Question

In: Accounting

Kako Ltd is considering introducing a new product unto the market. This will require the injection...

Kako Ltd is considering introducing a new product unto the market. This will require the injection of capital to the tune of GH¢20,000 for the purchase of the equipment for production. The cost of the building that Kako Ltd intends to use for the project is GH¢30,000. The Production and Marketing department has presented the information in the table below:

2019
Variable cost per unit of the product
GH¢2
Selling price per unit
GH¢6
Quantity
4000 units per annum

Again the following information should be taken not of:


Feasibility studies cost the company GH¢2000


Test marketing expenses amounts to GH¢3000


Variable cost will increase by 5% per annum


Selling price will increase by 10% per annum


Marketing expense will be 5% of sales revenue per year


An initial working capital investment of GH¢2000 will be made.
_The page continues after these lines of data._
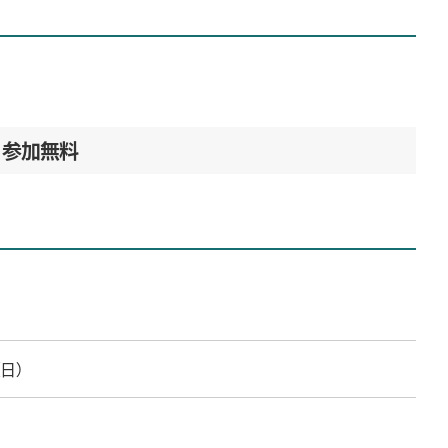
参加無料
（日）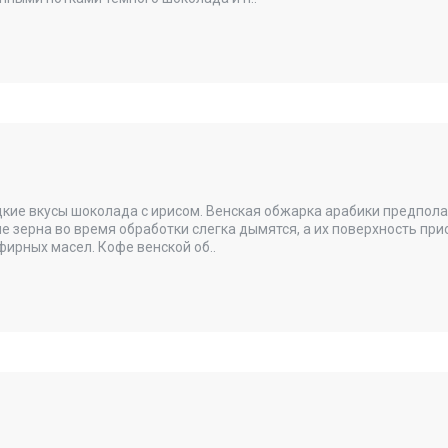
адкие вкусы шоколада с ирисом. Венская обжарка арабики предпол
е зерна во время обработки слегка дымятся, а их поверхность пр
фирных масел. Кофе венской об..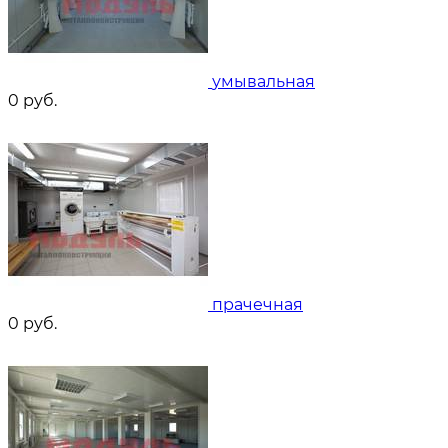
умывальная
0
руб.
прачечная
0
руб.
Subsequently, net working capital at the end of each year will be equal to 10 percent of sales for that year. In the final year of the project, net working capital will decline to zero as the project is wound down. In other words, the investment in working capital is to be completely recovered by the end of the project’s life


As a result of the introduction of the new product, sales of existing products will drop by 1000 units per annum. The selling price per unit of existing products is GH¢5 while the variable cost is GH¢ 4.


Overhead cost will be fixed at GH¢6000 per year


The project will last for five years (2019-2023) and the machines will be sold for a scrap value of GH¢2000


Charge depreciation using the straight line method


CPC falls within the 25% tax bracket


The project cost of capital is 15%


Required:

Evaluate the project using NPV and advise the Management of Kako Ltd whether or not it should introduce the new product

Solutions

Expert Solution

Year 0 1 2 3 4 5
Initial Inflow -20000
Sales Unit 4000 4000 4000 4000 4000
Sales Price 6 6.6 7.26 7.986 8.7846
Variable Cost 2 2.1 2.205 2.31525 2.431013
Marketing Exp 0.3 0.33 0.363 0.3993 0.43923
Profit per unit 3.7 4.17 4.692 5.27145 5.914358
Total Profit 14800 16680 18768 21085.8 23657.43
Overhead Cost 6000 6000 6000 6000 6000
Depreciation 3600 3600 3600 3600 3600
Net Profit 5200 7080 9168 11485.8 14057.43
Tax @ 25% 1300 1770 2292 2871.45 3514.358
PAT (NP - Tax) 3900 5310 6876 8614.35 10543.07
Depreciation 3600 3600 3600 3600 3600
Operating cash flow (PAT + Dep) 7500 8910 10476 12214.35 14143.07
Working Capital Change (10% x SP) -2000 4400 240 264 290.4 319.44
Recovery of Working Capital 3513.84
Recovery of scrap value 2000
Loss of contribution (1000 x (5-4)) 1000 1000 1000 1000 1000
Net cash flow -22000 2100 7670 9212 10923.95 18337.47
PV of cash flow @ 12% -22000 1826.087 5799.622 6057.04 6245.804 9116.965
NPV 7045.516996

NOTE : The following assumptions have been taken

1. Cost of building is not an out of pocket cost therefore it has not been included in the calculations.

2. Feasibility study and test marketing expense are sunk cost therefore have been ignored.

3. Assumed that the loss of contribution is not subject to increase in sales price and increase in variable cost in absence of express information in the same regard.

4.Assumed that the working capital employed is fully recovered at the end of 5th year.